Typhoon Haiyan ripped a path of devastation through the Philippines in November 2013, becoming known as one of the worst storms ever to hit land. 

At the time, journalists from all over the world were dispatched to Tacloban, the hardest hit city in central Philippines.

But for journalists living in Tacloban, the assignment posed unique challenges. 

"Where I come from, that's where the storm really hit," Eileen Mangubat told CBC Radio's Rick Cluff on The Early Edition. 

Mangubat is the editor of Cebu Daily News, a local newspaper in Cebu City. She said local journalists faced the unique challenge of covering a story that also affected them personally. 

Eileen Mangubat

Eileen Mangubat is the 2013 Marshall Mcluhan Fellow by the Embassy of Canada. (Eileen Mangubat)

"We had trauma debriefing sessions for our staff," said Mangubat, adding that some veteran journalists assigned to cover the story had trouble normalizing the disaster and reporting on it. 
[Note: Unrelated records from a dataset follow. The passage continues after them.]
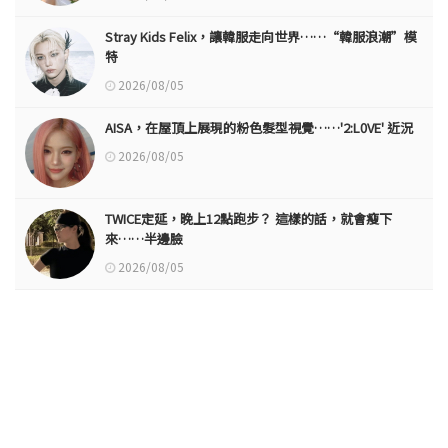
Stray Kids Felix，讓韓服走向世界……“韓服浪潮”模
特
2026/08/05
AISA，在屋頂上展現的粉色髮型視覺……'2:L0VE' 近況
2026/08/05
TWICE定延，晚上12點跑步？ 這樣的話，就會瘦下
來……半邊臉
2026/08/05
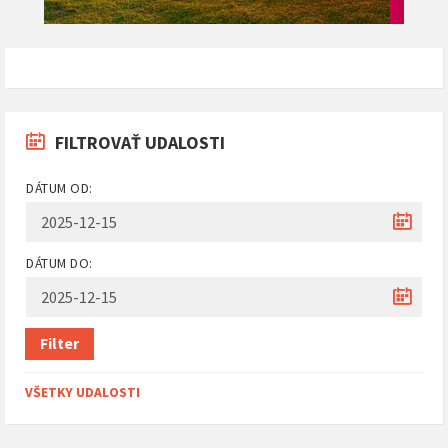
FILTROVAŤ UDALOSTI
DÁTUM OD:
DÁTUM DO:
Filter
VŠETKY UDALOSTI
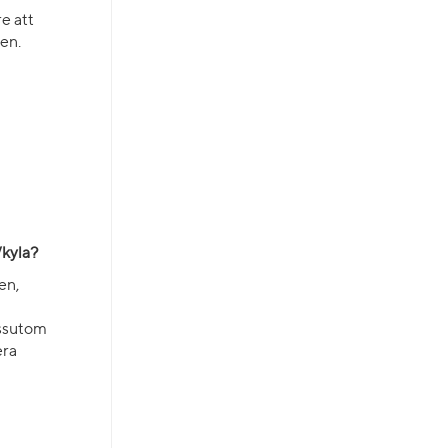
e att
ren.
/kyla?
en,
essutom
era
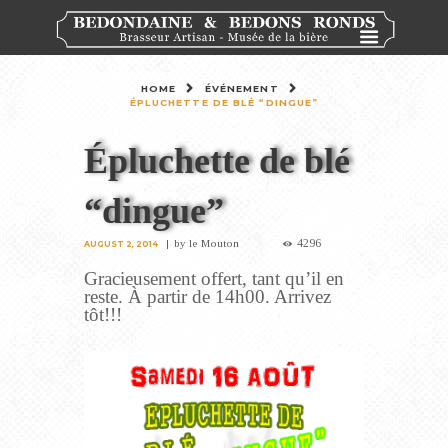
HOME
ÉVÉNEMENT
ÉPLUCHETTE DE BLÉ “DINGUE”
Épluchette de blé
“dingue”
4296
by
le Mouton
AUGUST 2, 2014
Gracieusement offert, tant qu’il en
reste. À partir de 14h00. Arrivez
tôt!!!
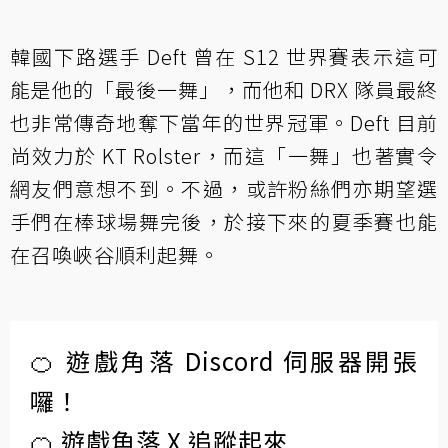
韓國下路選手 Deft 曾在 S12 世界賽表示這可
能是他的「最後一舞」，而他和 DRX 隊員最終
也非常傳奇地奪下當年的世界冠軍。Deft 目前
尚效力於 KT Rolster，而這「一舞」也著實令
網友們意想不到。不過，或許粉絲們亦期望選
手們在棒球場舞完後，於接下來的夏季賽也能
在召喚峽谷順利起舞。
🍊 遊戲角落 Discord 伺服器開張
囉！
🍊 遊戲角落 X 追蹤起來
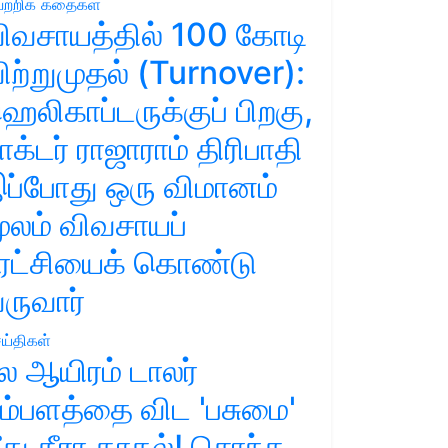
ற்றிக் கதைகள்
ிவசாயத்தில் 100 கோடி
ிற்றுமுதல் (Turnover):
ெலிகாப்டருக்குப் பிறகு,
ாக்டர் ராஜாராம் திரிபாதி
ப்போது ஒரு விமானம்
ூலம் விவசாயப்
ுரட்சியைக் கொண்டு
ருவார்
ய்திகள்
ல ஆயிரம் டாலர்
ம்பளத்தை விட 'பசுமை'
ீது தீரா காதல்! சொந்த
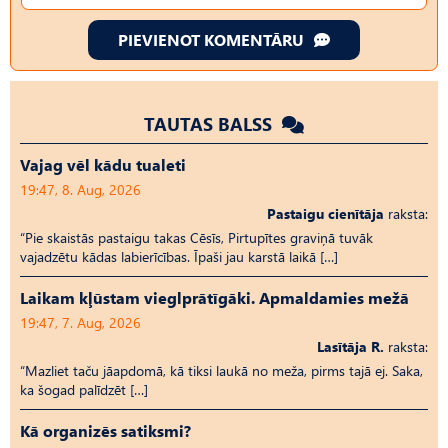
PIEVIENOT KOMENTĀRU
TAUTAS BALSS
Vajag vēl kādu tualeti
19:47, 8. Aug, 2026
Pastaigu cienītāja
raksta:
“Pie skaistās pastaigu takas Cēsīs, Pirtupītes graviņā tuvāk
vajadzētu kādas labierīcības. Īpaši jau karstā laikā […]
Laikam kļūstam vieglprātīgāki. Apmaldamies mežā
19:47, 7. Aug, 2026
Lasītāja R.
raksta:
“Mazliet taču jāapdomā, kā tiksi laukā no meža, pirms tajā ej. Saka,
ka šogad palīdzēt […]
Kā organizēs satiksmi?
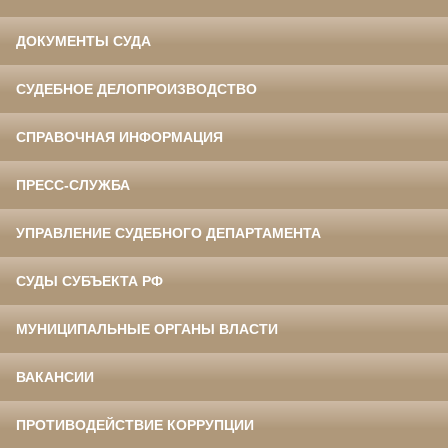
ДОКУМЕНТЫ СУДА
СУДЕБНОЕ ДЕЛОПРОИЗВОДСТВО
СПРАВОЧНАЯ ИНФОРМАЦИЯ
ПРЕСС-СЛУЖБА
УПРАВЛЕНИЕ СУДЕБНОГО ДЕПАРТАМЕНТА
СУДЫ СУБЪЕКТА РФ
МУНИЦИПАЛЬНЫЕ ОРГАНЫ ВЛАСТИ
ВАКАНСИИ
ПРОТИВОДЕЙСТВИЕ КОРРУПЦИИ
Mangubat has been named the 2013 Marshall Mcluhan Fellow by the Embassy of Canada.  

As part of a two-week tour of Canada, she is speaking on the challenges faced by the local press when they were both victims of the typhoon and at the same time bearer of news.

The Philippine government says at least 6,166 people were killed, 28,626 were injured, and 1,785 are still missing.  

Mangubat's lecture is at 6:30 p.m. PT on Monday February 17 at Vancouver's The Network Hub, 422 Richards Street.  

Corrections

  • A previous version of this story incorrectly stated that Cebu Daily News is a local newspaper in Tacloban. In fact, it is a local newspaper in Cebu City.